Abstract

Commercial airlines use revenue management systems to maximize their revenue by making real-time decisions on the booking limits of different fare classes offered in each of its scheduled flights. Traditional approaches—such as mathematical programming, dynamic programming, and heuristic rule-based decision models—heavily rely on external mathematical models of demand and passenger arrival, choice, and cancelation, making their performance sensitive to the accuracy of these model estimates. Moreover, many of these approaches scale poorly with increase in problem dimensionality. Additionally, they lack the ability to explore and “directly” learn the true market dynamics from interactions with passengers and adapt to changes in market conditions on their own. To overcome these limitations, this research uses deep reinforcement learning (DRL), a model-free decision-making framework, for finding the optimal policy of the seat inventory control problem. The DRL framework employs a deep neural network to approximate the expected optimal revenues for all possible state-action combinations, allowing it to handle the large state space of the problem. Multiple fare classes with stochastic demand, passenger arrivals, and booking cancelations have been considered in the problem.
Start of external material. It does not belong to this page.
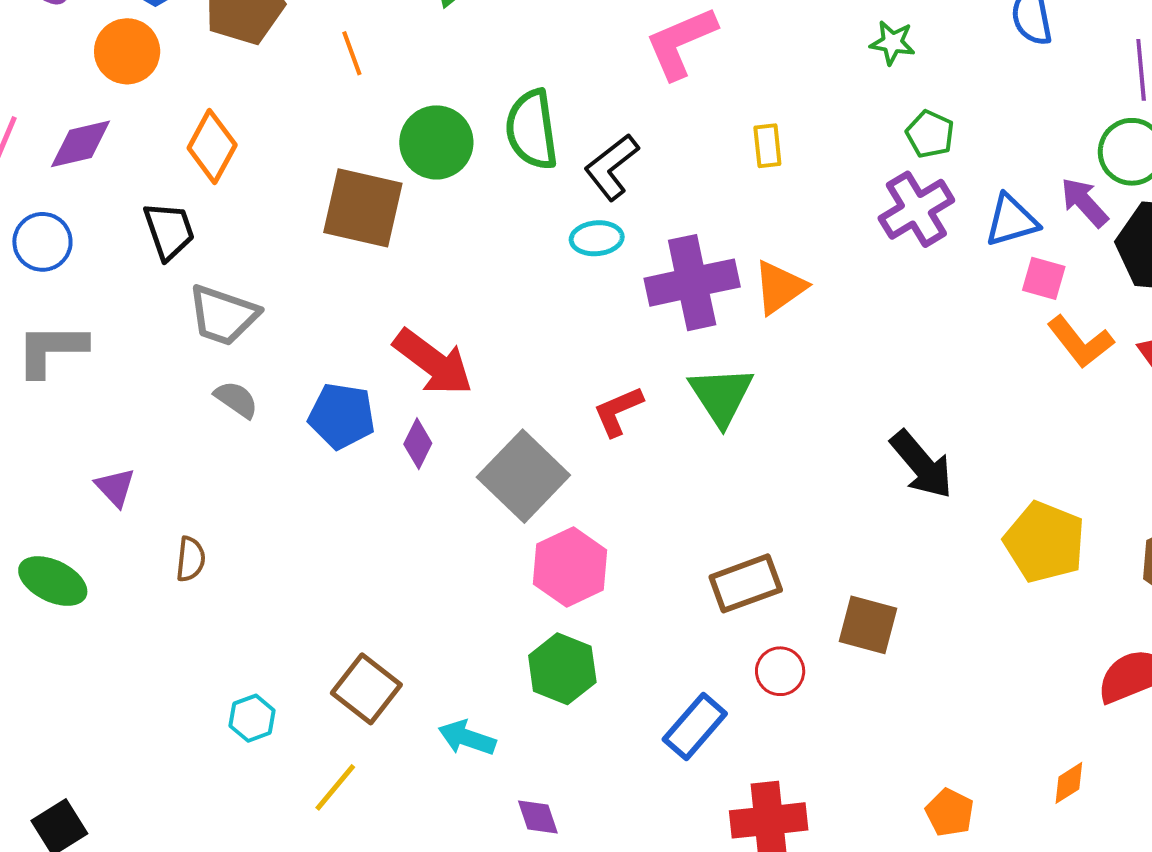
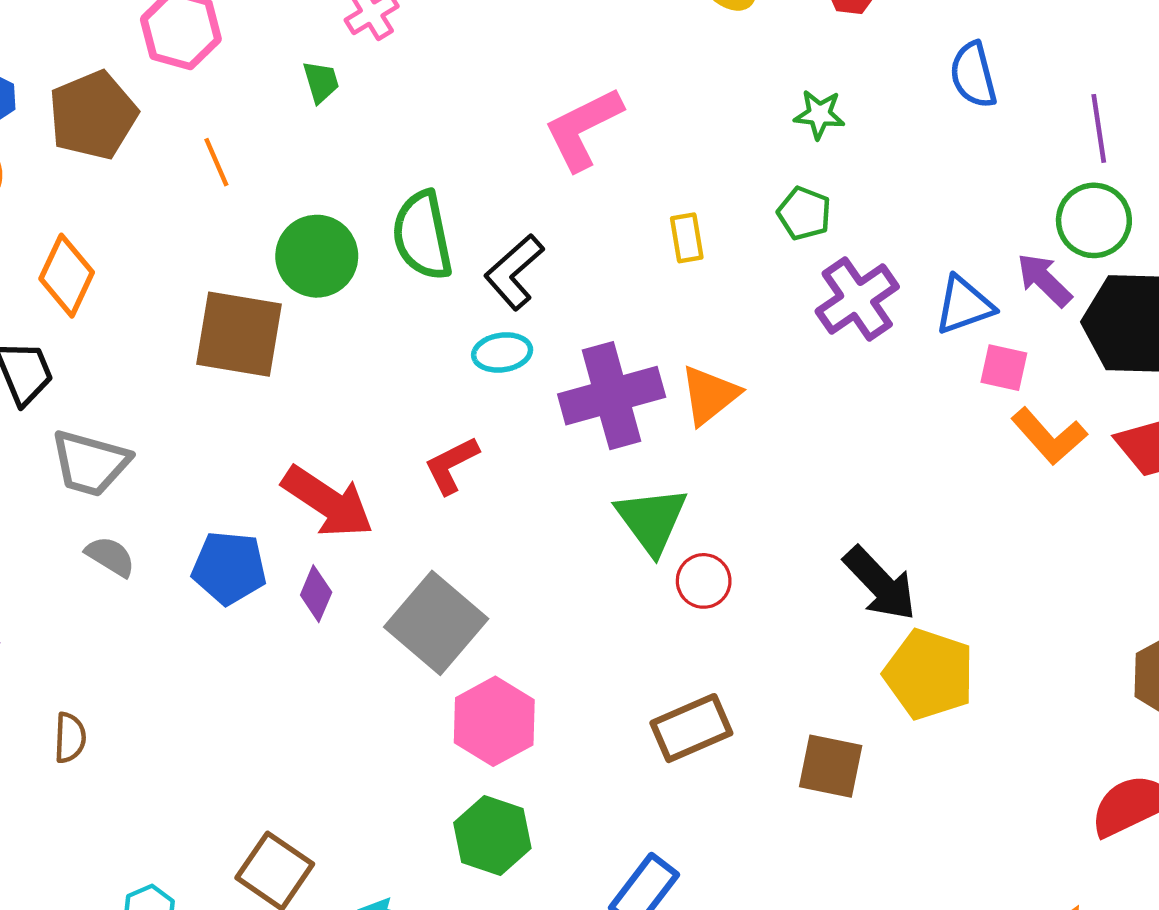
green pentagon: (930, 134) -> (804, 213), moved
red L-shape: (618, 411) -> (451, 465), moved
yellow pentagon: (1045, 542) -> (929, 674), moved
red circle: (780, 671) -> (704, 581), moved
An air travel market simulator was developed based on the market dynamics and passenger behavior for training and testing the agent. The results demonstrate that the DRL agent is capable of learning the optimal airline revenue management policy through interactions with the market, matching the performance of exact dynamic programming methods. The revenue generated by the agent in different simulated market scenarios was found to be close to the maximum possible flight revenues and surpass that produced by the expected marginal seat revenue-b (EMSRb) method.